▶ _Exercise directions_:
Write out again only the lines that run from the start of the entries to the line containing "What do you see at coordinates (599, 218)", both included.

▶ _Supplied material_:
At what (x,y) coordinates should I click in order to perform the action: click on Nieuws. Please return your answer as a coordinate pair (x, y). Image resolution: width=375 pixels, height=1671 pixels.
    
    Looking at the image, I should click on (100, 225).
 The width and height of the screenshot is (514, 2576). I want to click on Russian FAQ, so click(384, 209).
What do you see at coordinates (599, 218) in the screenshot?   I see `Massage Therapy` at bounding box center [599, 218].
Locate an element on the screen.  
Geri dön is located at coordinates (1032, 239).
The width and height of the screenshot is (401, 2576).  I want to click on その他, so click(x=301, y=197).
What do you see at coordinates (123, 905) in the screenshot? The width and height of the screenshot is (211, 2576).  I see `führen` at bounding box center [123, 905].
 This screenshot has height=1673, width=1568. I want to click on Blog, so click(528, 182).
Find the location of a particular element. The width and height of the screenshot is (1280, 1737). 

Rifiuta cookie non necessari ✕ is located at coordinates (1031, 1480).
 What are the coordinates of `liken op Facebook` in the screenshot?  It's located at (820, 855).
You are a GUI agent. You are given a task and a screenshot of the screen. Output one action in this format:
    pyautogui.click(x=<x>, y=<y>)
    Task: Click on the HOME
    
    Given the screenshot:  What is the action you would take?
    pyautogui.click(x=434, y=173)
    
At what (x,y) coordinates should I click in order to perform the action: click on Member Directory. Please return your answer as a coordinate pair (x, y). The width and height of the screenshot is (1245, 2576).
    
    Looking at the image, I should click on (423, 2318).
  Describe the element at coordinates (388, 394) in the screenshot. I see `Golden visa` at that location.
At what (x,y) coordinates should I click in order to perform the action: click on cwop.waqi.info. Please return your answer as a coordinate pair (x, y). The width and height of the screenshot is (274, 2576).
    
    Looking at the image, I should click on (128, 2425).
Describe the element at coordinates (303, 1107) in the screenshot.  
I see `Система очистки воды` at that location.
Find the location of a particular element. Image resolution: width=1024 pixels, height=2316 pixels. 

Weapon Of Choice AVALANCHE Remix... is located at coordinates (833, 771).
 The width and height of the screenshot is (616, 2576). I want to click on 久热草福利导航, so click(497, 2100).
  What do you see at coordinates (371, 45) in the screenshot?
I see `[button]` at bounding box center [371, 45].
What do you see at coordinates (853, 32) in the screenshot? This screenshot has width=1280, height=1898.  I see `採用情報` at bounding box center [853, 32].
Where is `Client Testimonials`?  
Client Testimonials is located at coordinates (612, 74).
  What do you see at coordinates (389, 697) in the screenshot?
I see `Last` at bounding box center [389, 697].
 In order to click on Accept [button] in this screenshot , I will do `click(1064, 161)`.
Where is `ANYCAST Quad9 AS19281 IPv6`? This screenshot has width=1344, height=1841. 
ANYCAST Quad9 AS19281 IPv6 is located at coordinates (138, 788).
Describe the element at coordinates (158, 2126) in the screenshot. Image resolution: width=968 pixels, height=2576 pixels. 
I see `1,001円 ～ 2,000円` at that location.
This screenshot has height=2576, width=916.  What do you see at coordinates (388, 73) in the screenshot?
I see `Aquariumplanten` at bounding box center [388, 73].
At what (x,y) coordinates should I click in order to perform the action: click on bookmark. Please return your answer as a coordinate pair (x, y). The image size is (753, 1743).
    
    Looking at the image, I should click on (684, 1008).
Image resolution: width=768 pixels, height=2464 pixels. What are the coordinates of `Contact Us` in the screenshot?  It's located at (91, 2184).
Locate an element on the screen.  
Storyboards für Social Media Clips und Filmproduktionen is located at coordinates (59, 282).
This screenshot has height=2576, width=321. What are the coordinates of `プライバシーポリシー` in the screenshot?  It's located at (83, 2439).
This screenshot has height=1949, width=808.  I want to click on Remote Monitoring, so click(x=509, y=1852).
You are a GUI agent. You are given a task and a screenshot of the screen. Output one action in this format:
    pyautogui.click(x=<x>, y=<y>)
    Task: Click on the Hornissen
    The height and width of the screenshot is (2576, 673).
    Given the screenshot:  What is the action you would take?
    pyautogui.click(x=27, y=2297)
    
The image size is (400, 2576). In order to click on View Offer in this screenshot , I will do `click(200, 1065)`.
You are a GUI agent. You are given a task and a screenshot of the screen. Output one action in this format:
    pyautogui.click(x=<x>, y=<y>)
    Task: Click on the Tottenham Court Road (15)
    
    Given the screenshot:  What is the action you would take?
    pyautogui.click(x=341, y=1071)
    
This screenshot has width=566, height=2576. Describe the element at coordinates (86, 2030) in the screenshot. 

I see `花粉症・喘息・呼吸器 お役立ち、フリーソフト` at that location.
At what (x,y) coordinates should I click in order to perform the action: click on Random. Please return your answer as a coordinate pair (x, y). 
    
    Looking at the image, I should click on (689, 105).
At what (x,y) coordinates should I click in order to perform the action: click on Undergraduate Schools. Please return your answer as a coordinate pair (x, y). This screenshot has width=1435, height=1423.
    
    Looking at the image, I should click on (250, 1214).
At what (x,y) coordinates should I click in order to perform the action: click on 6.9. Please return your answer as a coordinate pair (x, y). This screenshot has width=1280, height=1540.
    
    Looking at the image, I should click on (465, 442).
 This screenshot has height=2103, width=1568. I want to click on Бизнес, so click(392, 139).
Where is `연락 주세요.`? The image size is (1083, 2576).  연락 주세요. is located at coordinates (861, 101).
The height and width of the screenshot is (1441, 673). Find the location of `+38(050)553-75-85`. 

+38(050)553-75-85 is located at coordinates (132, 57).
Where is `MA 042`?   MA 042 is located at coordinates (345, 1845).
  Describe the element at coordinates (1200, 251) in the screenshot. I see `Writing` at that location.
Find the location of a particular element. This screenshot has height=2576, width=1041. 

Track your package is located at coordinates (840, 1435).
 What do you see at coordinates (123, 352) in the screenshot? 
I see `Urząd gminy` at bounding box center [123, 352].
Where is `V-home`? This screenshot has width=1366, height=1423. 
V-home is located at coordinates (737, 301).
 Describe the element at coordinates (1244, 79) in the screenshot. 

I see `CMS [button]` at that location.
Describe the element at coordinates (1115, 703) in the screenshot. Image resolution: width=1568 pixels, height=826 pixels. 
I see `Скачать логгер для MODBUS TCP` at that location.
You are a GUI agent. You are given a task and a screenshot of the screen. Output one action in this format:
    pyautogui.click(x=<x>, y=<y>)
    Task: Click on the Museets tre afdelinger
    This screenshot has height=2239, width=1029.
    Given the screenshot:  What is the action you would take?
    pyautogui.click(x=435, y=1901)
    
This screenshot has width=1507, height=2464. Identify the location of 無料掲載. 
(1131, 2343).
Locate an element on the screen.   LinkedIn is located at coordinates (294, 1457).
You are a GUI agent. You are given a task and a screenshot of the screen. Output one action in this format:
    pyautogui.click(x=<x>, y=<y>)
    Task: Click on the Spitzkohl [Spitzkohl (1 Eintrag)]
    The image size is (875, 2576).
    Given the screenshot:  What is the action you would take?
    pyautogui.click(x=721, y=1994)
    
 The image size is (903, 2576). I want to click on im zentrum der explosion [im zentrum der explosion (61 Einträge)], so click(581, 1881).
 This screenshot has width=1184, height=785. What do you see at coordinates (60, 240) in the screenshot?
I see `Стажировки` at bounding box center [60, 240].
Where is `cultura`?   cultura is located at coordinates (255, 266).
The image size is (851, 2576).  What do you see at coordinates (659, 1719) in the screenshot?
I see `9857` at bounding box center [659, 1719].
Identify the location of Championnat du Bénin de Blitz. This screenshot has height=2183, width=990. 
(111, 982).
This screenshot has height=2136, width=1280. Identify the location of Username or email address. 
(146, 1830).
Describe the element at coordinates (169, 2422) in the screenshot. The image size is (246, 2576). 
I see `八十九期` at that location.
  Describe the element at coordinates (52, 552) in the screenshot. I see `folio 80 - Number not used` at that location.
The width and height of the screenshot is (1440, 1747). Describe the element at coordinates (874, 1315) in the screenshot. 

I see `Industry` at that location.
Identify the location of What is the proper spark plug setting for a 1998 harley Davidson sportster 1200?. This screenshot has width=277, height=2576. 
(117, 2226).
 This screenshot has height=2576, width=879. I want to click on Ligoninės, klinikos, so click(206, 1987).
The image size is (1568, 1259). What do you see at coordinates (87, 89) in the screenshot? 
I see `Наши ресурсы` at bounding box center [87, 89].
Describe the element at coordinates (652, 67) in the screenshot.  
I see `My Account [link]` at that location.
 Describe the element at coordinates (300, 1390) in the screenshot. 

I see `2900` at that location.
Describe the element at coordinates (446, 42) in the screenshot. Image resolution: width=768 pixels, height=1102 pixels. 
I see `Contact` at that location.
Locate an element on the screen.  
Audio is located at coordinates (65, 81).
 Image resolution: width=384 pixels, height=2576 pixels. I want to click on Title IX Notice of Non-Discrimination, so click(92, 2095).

▶ _Response to the exercise_:
At what (x,y) coordinates should I click in order to perform the action: click on Nieuws. Please return your answer as a coordinate pair (x, y). Image resolution: width=375 pixels, height=1671 pixels.
    
    Looking at the image, I should click on (100, 225).
 The width and height of the screenshot is (514, 2576). I want to click on Russian FAQ, so click(384, 209).
What do you see at coordinates (599, 218) in the screenshot?   I see `Massage Therapy` at bounding box center [599, 218].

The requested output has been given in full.